Heinrich et al. Metric requirement testing results (Y = complies, P = partial, N = does not comply)

Metric Requirement	CS-M1	CS-M2	CS-M3	CS-M4	CS-M5	I-M6	I-M7	CY-M8	T-M9	1Spt	Uplift
Min. & max. values (MR1)	Y	Y	Y	Y	Y	Y	Y	Y	Y	N	Y
Interval-scale (MR2)	Y	Y	Y	Y	Y	Y	Y	Y	Y	N	Y
Scientific criteria (MR3)	Y	Y	Y	Y	Y	Y	Y	Y	P	Y	Y
Sound aggregation (MR4)	Y	Y	Y	Y	Y	Y	Y	Y	Y	N	Y
Economic efficiency (MR5)	Y	Y	Y	Y	Y	Y	Y	Y	P	Y	Y

5.3. Design evaluation of uplifted and new metrics

Heinrich et al. [23] have defined a set of five design requirements for effective data quality metrics for both decision making under uncertainty and economically oriented data quality management. This section evaluates the original 1Spatial 1Integrate quality rules output (1Spt column), our uplifted 1Spatial Metrics (Uplift column) and our new geospatial standards compliance metrics against these five requirements (summarised in Table 6). The requirements of Heinrich et al. and our analysis of compliance are summarised as:

Existence of minimum and maximum metric values (MR1) Data quality metrics should take values only within a specified range. The minimum values should represent the poorest data quality and the maximum representing the highest data quality. Each value within the range should represent different data quality levels. Assessment: With the exception of the original 1Spatial 1 Integrate output (1Spt column), all our metrics are defined over the bounded interval [0–1] representing gradually increasing quality levels and thus fulfilling this requirement.

Interval-scaled metric values (MR2) The data quality metric must represent the computation results as interval-scaled or ratio-scaled values. This avoids metrics with arbitrary scales such as poor, good, or best. Assessment: Metric values (except for T-M9 and 1Spt) are interval scaled, the impact of a data quality improvement measure can thus be assessed precisely.

Quality of the configuration parameters and the determination of the metric values (MR3) The scientific quality criteria (i.e., objectivity, reliability, and validity) must be satisfied by any metric configuration parameters. Assessment: The provided metrics have formal, mathematical formulae for calculating the scores that allow for an objective and reliable determination based on defined data quality dimensions (completeness, consistency, interlinking). All metrics fulfil this except for: T-M9 as it is not possible to determine a single fixed value for the configuration parameter “shelf life” of the metric.

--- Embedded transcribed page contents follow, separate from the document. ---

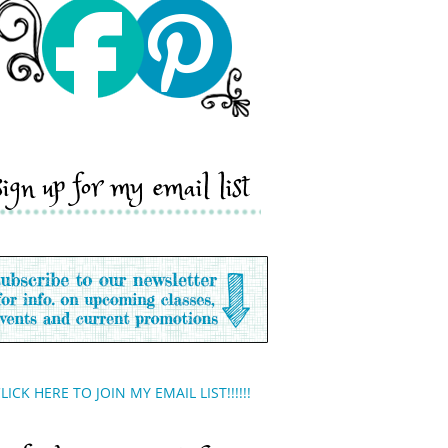
sign up for my email list
LICK HERE TO JOIN MY EMAIL LIST!!!!!!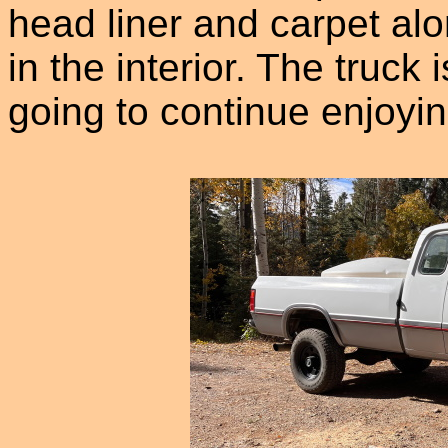
head liner and carpet al
in the interior. The truck
going to continue enjoyin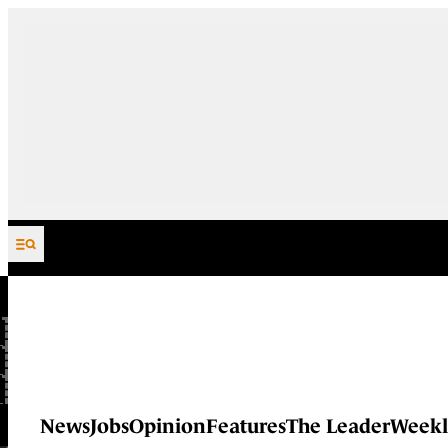
Skip to content
News
Jobs
Opinion
Features
The Leader
Weekl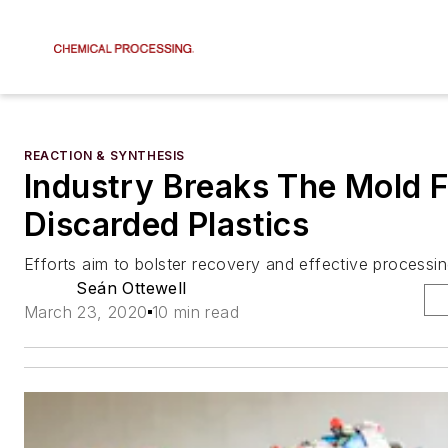
REACTION & SYNTHESIS
Industry Breaks The Mold 
Discarded Plastics
Efforts aim to bolster recovery and effective processi
Seán Ottewell
March 23, 2020
10 min read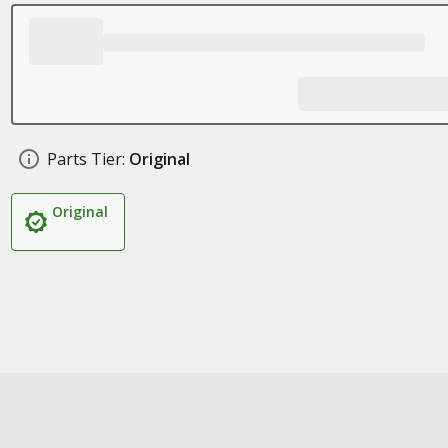
Parts Tier:
Original
Original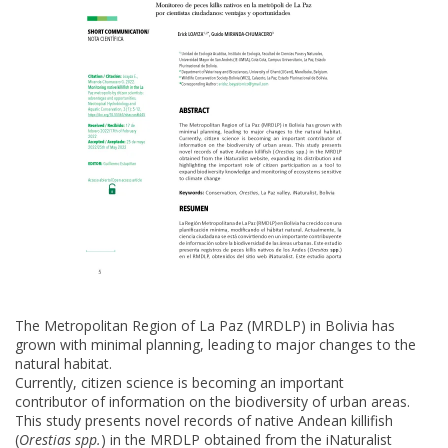
The Metropolitan Region of La Paz (MRDLP) in Bolivia has
grown with minimal planning, leading to major changes to the
natural habitat.
Currently, citizen science is becoming an important
contributor of information on the biodiversity of urban areas.
This study presents novel records of native Andean killifish
(
Orestias spp.
) in the MRDLP obtained from the iNaturalist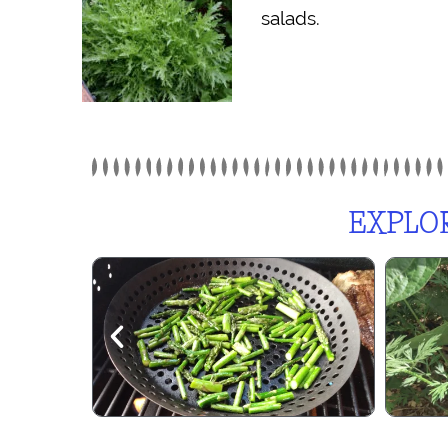
salads.
EXPLOR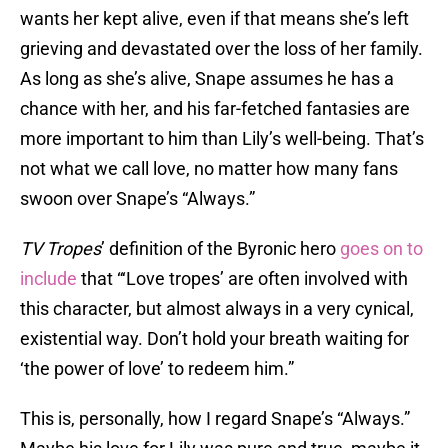
wants her kept alive, even if that means she’s left
grieving and devastated over the loss of her family.
As long as she’s alive, Snape assumes he has a
chance with her, and his far-fetched fantasies are
more important to him than Lily’s well-being. That’s
not what we call love, no matter how many fans
swoon over Snape’s “Always.”
TV Tropes
’ definition of the Byronic hero
goes on to
include
that “‘Love tropes’ are often involved with
this character, but almost always in a very cynical,
existential way. Don’t hold your breath waiting for
‘the power of love’ to redeem him.”
This is, personally, how I regard Snape’s “Always.”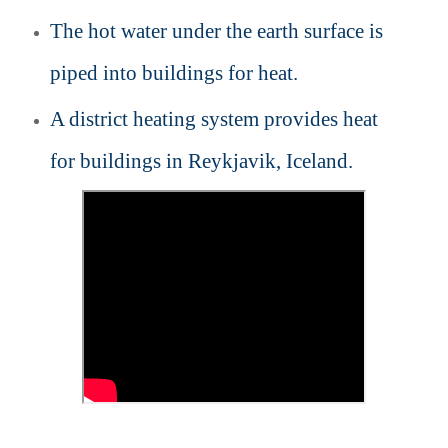
The hot water under the earth surface is
piped into buildings for heat.
A district heating system provides heat
for buildings in Reykjavik, Iceland.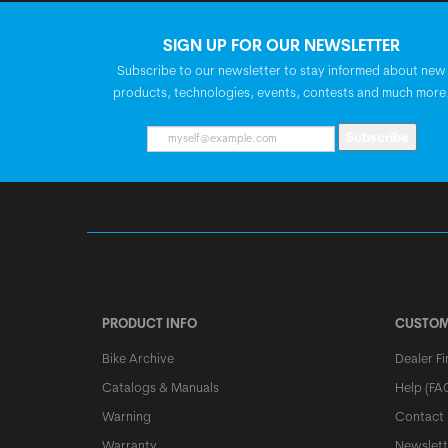
SIGN UP FOR OUR NEWSLETTER
Subscribe to our newsletter to stay informed about new
products, technologies, events, contests and much more
Subscribe
PRODUCT INFO
CUSTOM
Bike Archive
Dealer Fi
Catalogs & Manuals
Help (FA
Warning
Contact
Warranty
Newslett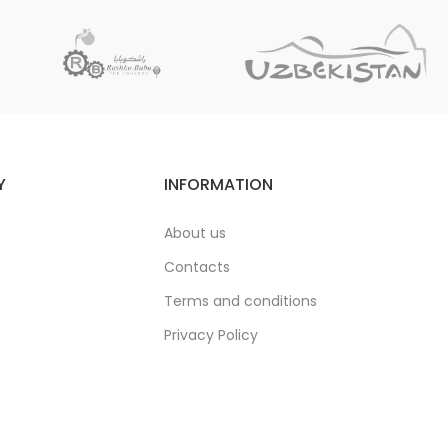
Y
INFORMATION
About us
Contacts
Terms and conditions
Privacy Policy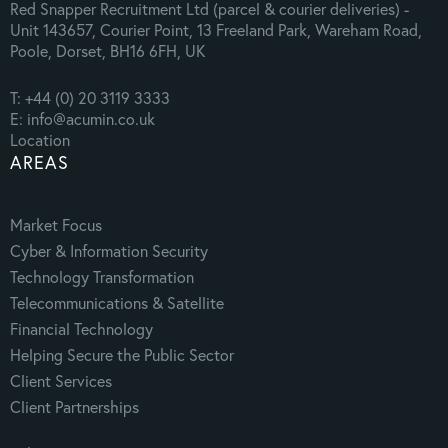
Red Snapper Recruitment Ltd (parcel & courier deliveries) -
Unit 143657, Courier Point, 13 Freeland Park, Wareham Road,
Poole, Dorset, BH16 6FH, UK
T: +44 (0) 20 3119 3333
E: info@acumin.co.uk
Location
AREAS
Market Focus
Cyber & Information Security
Technology Transformation
Telecommunications & Satellite
Financial Technology
Helping Secure the Public Sector
Client Services
Client Partnerships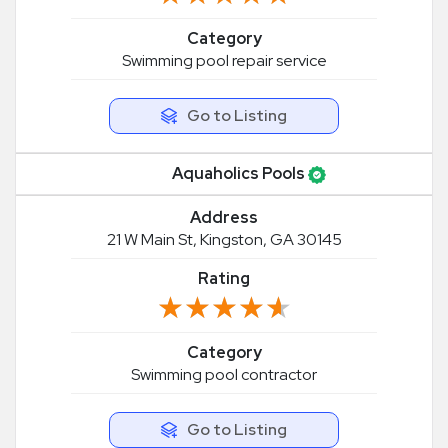
Category
Swimming pool repair service
Go to Listing
Aquaholics Pools
Address
21 W Main St, Kingston, GA 30145
Rating
★★★★★
★★★★★
Category
Swimming pool contractor
Go to Listing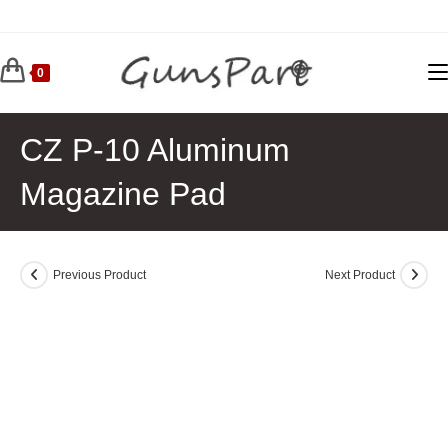
Skip
to
content
0
CZ P-10 Aluminum
Magazine Pad
Previous Product
Next Product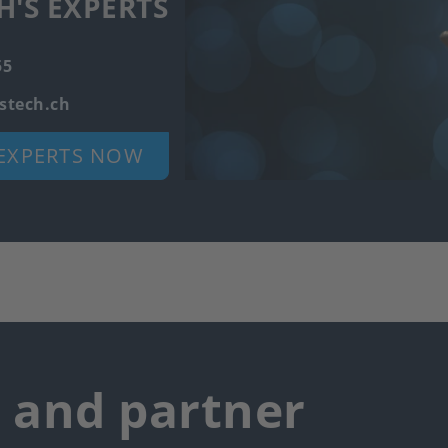
H'S EXPERTS
55
stech.ch
EXPERTS NOW
r and partner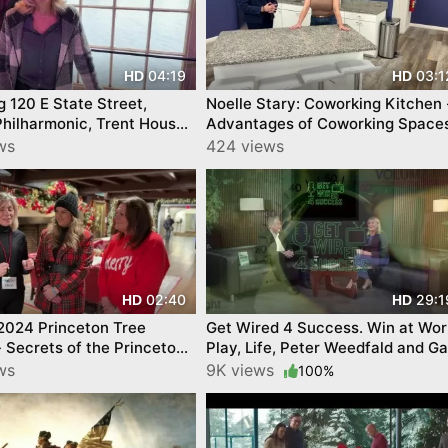
04:19
03:1
HD
HD
 State Street,
Noelle Stary: Coworking Kitchen 
Philharmonic, Trent House
Advantages of Coworking Spaces
n 250 YourTownTube
ws
424 views
02:40
29:1
HD
HD
2024 Princeton Tree
Get Wired 4 Success. Win at Wor
 - Secrets of the Princeton
Play, Life, Peter Weedfald and Ga
quare Tree Lighting!
Johnson. By YourTownTube
ws
9K views
100%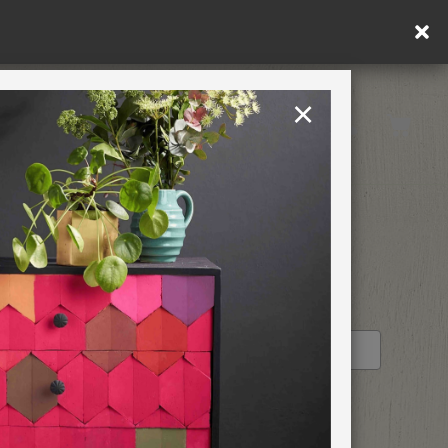
×
United Kingdom
TION
RETREATS
STOCKIST PROFILE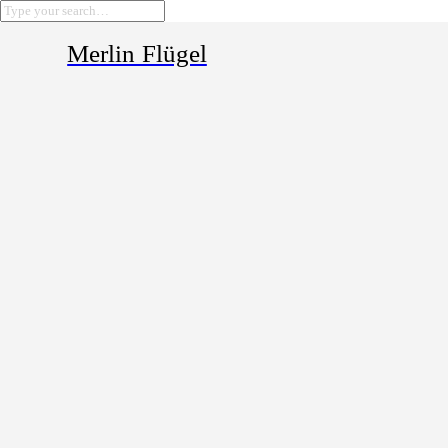
Merlin Flügel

Sound aggregation of the metric values (MR4) A data quality metric must be applicable to single data values as well as to sets of data values. The metric should be performed in different levels of data with consistent aggregation values. Assessment: In all cases, we propose normalised metrics that are scaled to the number of triples or geospatial terms they assess. Thus this requirement is satisfied. The original 1Spatial 1 Integrate output (1Spt column) does not fulfil this property as the results are not scaled to the dataset, This is fixed for our uplifted versions.

Economic efficiency of the metric (MR5) This requirement addresses the metric’s utility from an economic perspective. Application of the data quality metric should provide a cost-beneficial effect on the business, thus computation time should not be excessive. The metric should support effective decision making.Assessment: All of the metrics can be calculated with mathematical formulations automatizing the computations in an effective way at a low cost. They have proved effective for decision making in OSi. All the metrics fulfil this requirement except T-M9 since it depends on knowledge of the dataset creation date, which is not always available.

6. Lessons learned

The ADAPT Centre developed this work over two years of collaboration with the Geospatial Services, Data Governance & Quality department in OSi and knowledge exchange was a key outcome. This was facilitated by quarterly workshops with senior stakeholders as well as regular weekly meetings between the design and implementation teams. Key lessons learned from the deployment of semantic web technologies and standards for the creation of metadata supporting unified data quality governance of a complex data production pipeline are described below.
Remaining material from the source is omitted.